### Exercise details
Take the entries below and print, exactly, the stretch from the line containing "Tzitzimitl – A" through the line containing "Various Mythological Creatures", both included.

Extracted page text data
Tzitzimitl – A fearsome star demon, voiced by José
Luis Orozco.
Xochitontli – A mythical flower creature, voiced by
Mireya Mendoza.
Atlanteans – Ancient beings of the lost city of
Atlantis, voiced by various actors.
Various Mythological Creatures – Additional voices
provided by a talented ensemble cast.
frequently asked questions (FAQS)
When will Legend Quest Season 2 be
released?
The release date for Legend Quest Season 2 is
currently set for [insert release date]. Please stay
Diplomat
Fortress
---
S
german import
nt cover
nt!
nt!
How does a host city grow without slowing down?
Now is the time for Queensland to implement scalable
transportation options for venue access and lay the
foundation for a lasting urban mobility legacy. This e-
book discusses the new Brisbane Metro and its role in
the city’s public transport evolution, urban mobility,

### Written response
Tzitzimitl – A fearsome star demon, voiced by José
Luis Orozco.
Xochitontli – A mythical flower creature, voiced by
Mireya Mendoza.
Atlanteans – Ancient beings of the lost city of
Atlantis, voiced by various actors.
Various Mythological Creatures – Additional voices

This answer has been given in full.